To further characterize this effect, we measured DNA synthesis and expression of molecular markers of cell-cycle progression in representative immature (CUTLL1) and mature (HuT78 and OCI-Ly12) cells. We found that TH and TH-AG significantly increased DNA synthesis (Figure 1E). This was associated with a cell-cycle progression–dependent induction of cyclins upon hormone addition to arrested cells. An initial increase of d-type cyclins, required for the progression from G0 to G1, was followed by subsequent increase in cyclin E2 (G1 to S and S phase) and cyclin B1 (G2 to M) in CUTLL1 cells exposed to either TH or TH-AG (Figure 1F). A similar pattern for cyclins of the D and E families was found in Hut78 and OCI-Ly12 cells (Figure 1G and supplemental Figure 1A). These effects were also linked to hormone-mediated upregulation of proliferating cell nuclear antigen (PCNA) levels, a central component in DNA synthesis and replication (Figure 1H and supplemental Figure 1B). No induction of apoptosis was found when TCL cells were cultured in the presence or absence of THs (supplemental Figure 1C). Taken together, these data suggest that THs acting through membrane and nuclear receptors constitute proliferative signals for TCLs.
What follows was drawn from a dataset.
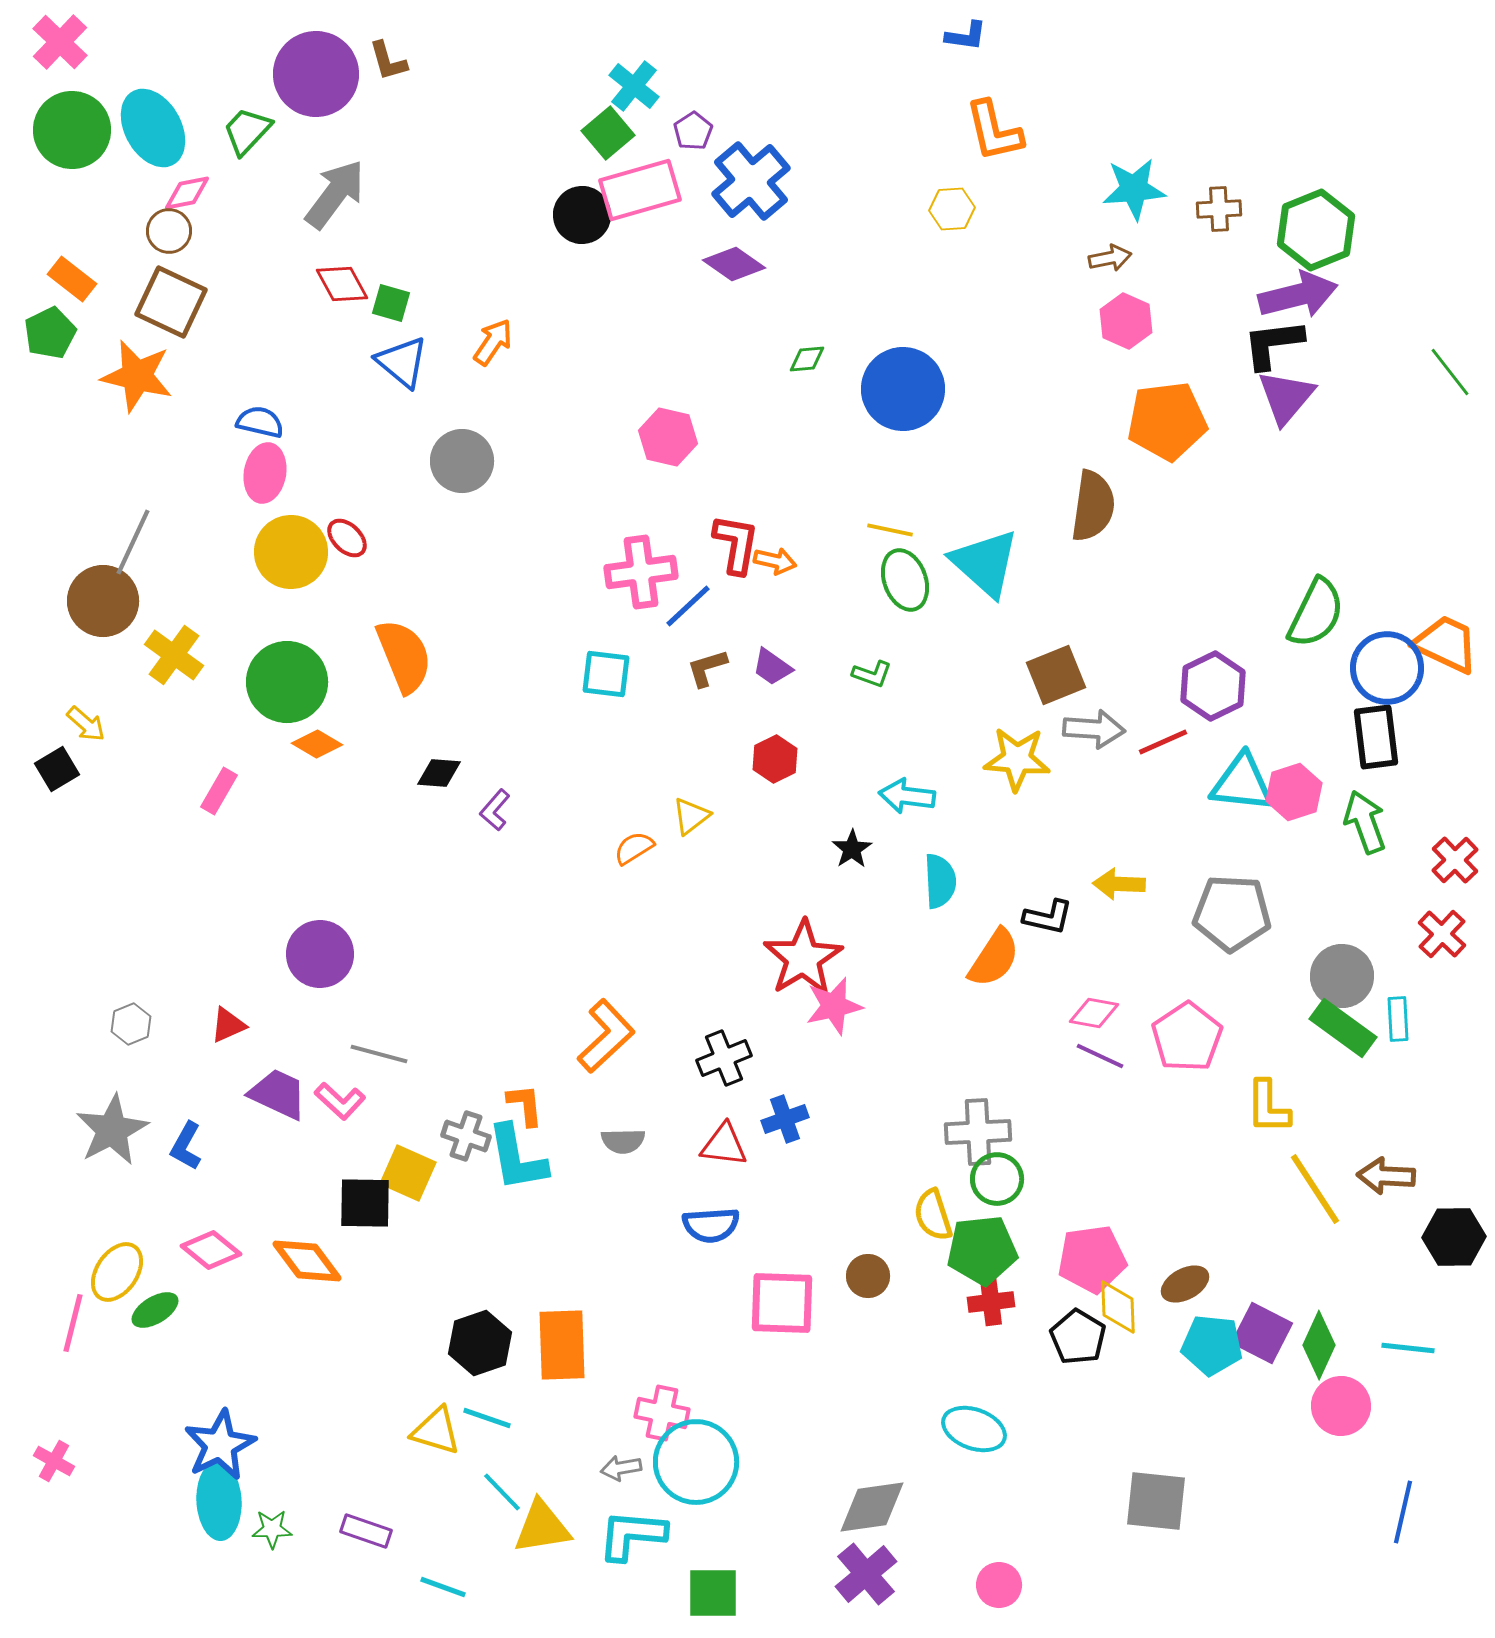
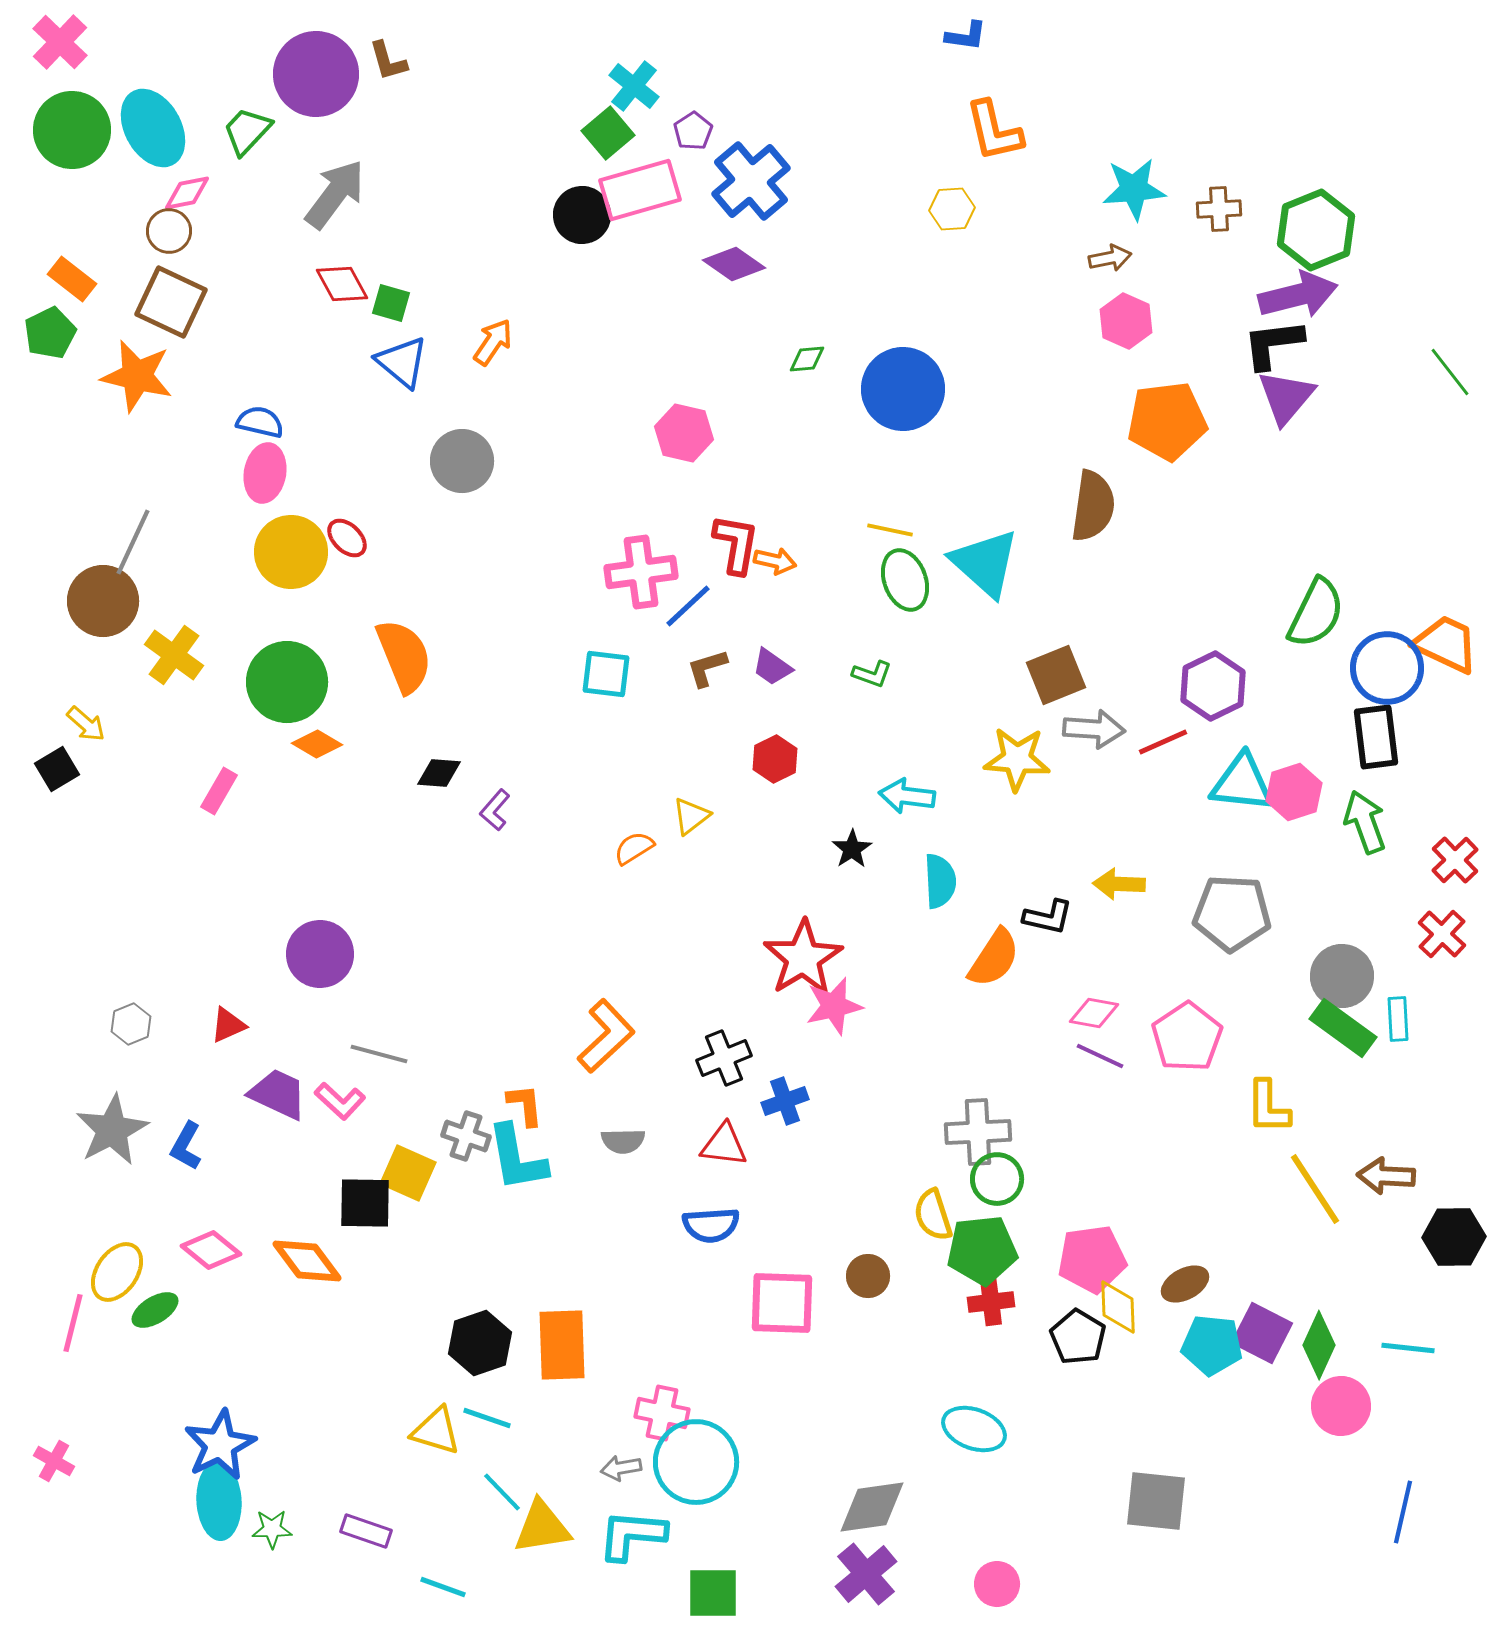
pink hexagon at (668, 437): moved 16 px right, 4 px up
blue cross at (785, 1119): moved 18 px up
pink circle at (999, 1585): moved 2 px left, 1 px up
TH-activated integrin αvβ3 dimer sustains TCL proliferation
Physiological levels of THs increase the proliferation of TCLs through membrane and nuclear receptors. However, targeting integrin αvβ3, instead of TH production or the ubiquitous THRA, would constitute a more feasible anti-lymphoma strategy to translate to patients. The TH binding site on integrin αvβ3 is in close proximity to the Arg-Gly-Asp (RGD) recognition site9,11 ; accordingly, a competing RGD peptide completely abrogated the effect of TH-AG on cell proliferation and decreased a significant fraction of the prosurvival effect of free TH (Figure 2A). In the absence of integrin αvβ3 ligand, the RGD peptide alone had no effect on cell proliferation (Figure 2A). To further validate integrin αvβ3 targeting as a therapeutic strategy in TCL, we transfected CUTLL1 cells with siRNA to integrin αv (si-ITGAV) and/or integrin β3 (si-ITGB3) and evaluated THs effect on these conditions vs nontargeting sequence siRNA (si-CT) as control. After 24 and 48 hours, si-ITGAV and si-ITGB3 effectively and selectively (vs other RGD integrins expressed in TCLs) knocked down integrin αvβ3 (Figure 2B and supplemental Figure 2A-B). Both si-ITGAV and si-ITGB3 decreased CUTLL1 cell growth in presence of TH (Figure 2C), suggesting that the heterodimer is necessary for the proliferative effect of TH on TCLs. DNA synthesis analysis demonstrated that, although si-ITGAV, si-ITGB3, and si-ITGAV+si-ITGB3 did not significantly affect CUTLL1 proliferation in the absence of αvβ3 ligand, TH-induced proliferation was completely abrogated (Figure 2D). No differences were observed when both si-ITGAV and si-ITGB3 were used in combination, indicating that downregulation of any of the components impaired the activity of the integrin heterodimer (Figure 2D). The effect of si-ITGAV and si-ITGB3 (vs si-CT) in the mature TCL HuT78 and OCI-Ly12 cells was similar to that with CUTLL1 cells (Figure 2E-F and supplemental Figure 2B), suggesting that the αvβ3 dimer is critical for TH-induced proliferation in most T-cell malignances.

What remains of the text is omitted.